What lines of the data below hold "Defaults"? Show them.

#### [Data]
= = = = =

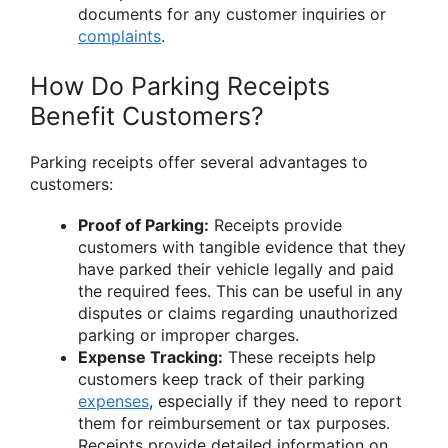
documents for any customer inquiries or
complaints
.
How Do Parking Receipts
Benefit Customers?
Parking receipts offer several advantages to
customers:
Proof of Parking:
Receipts provide
customers with tangible evidence that they
have parked their vehicle legally and paid
the required fees. This can be useful in any
disputes or claims regarding unauthorized
parking or improper charges.
Expense Tracking:
These receipts help
customers keep track of their parking
expenses
, especially if they need to report
them for reimbursement or tax purposes.
Receipts provide detailed information on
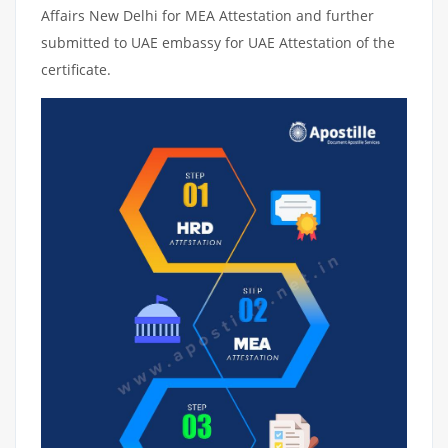
Affairs New Delhi for MEA Attestation and further
submitted to UAE embassy for UAE Attestation of the
certificate.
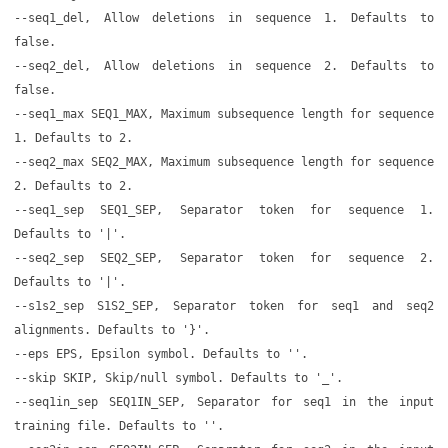
--seq1_del, Allow deletions in sequence 1. Defaults to
false.
--seq2_del, Allow deletions in sequence 2. Defaults to
false.
--seq1_max SEQ1_MAX, Maximum subsequence length for sequence
1. Defaults to 2.
--seq2_max SEQ2_MAX, Maximum subsequence length for sequence
2. Defaults to 2.
--seq1_sep SEQ1_SEP, Separator token for sequence 1.
Defaults to '|'.
--seq2_sep SEQ2_SEP, Separator token for sequence 2.
Defaults to '|'.
--s1s2_sep S1S2_SEP, Separator token for seq1 and seq2
alignments. Defaults to '}'.
--eps EPS, Epsilon symbol. Defaults to ''.
--skip SKIP, Skip/null symbol. Defaults to '_'.
--seq1in_sep SEQ1IN_SEP, Separator for seq1 in the input
training file. Defaults to ''.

= = = = =

#### [Exercise output]
--seq1_del, Allow deletions in sequence 1. Defaults to
--seq2_del, Allow deletions in sequence 2. Defaults to
1. Defaults to 2.
2. Defaults to 2.
Defaults to '|'.
Defaults to '|'.
alignments. Defaults to '}'.
--eps EPS, Epsilon symbol. Defaults to ''.
--skip SKIP, Skip/null symbol. Defaults to '_'.
training file. Defaults to ''.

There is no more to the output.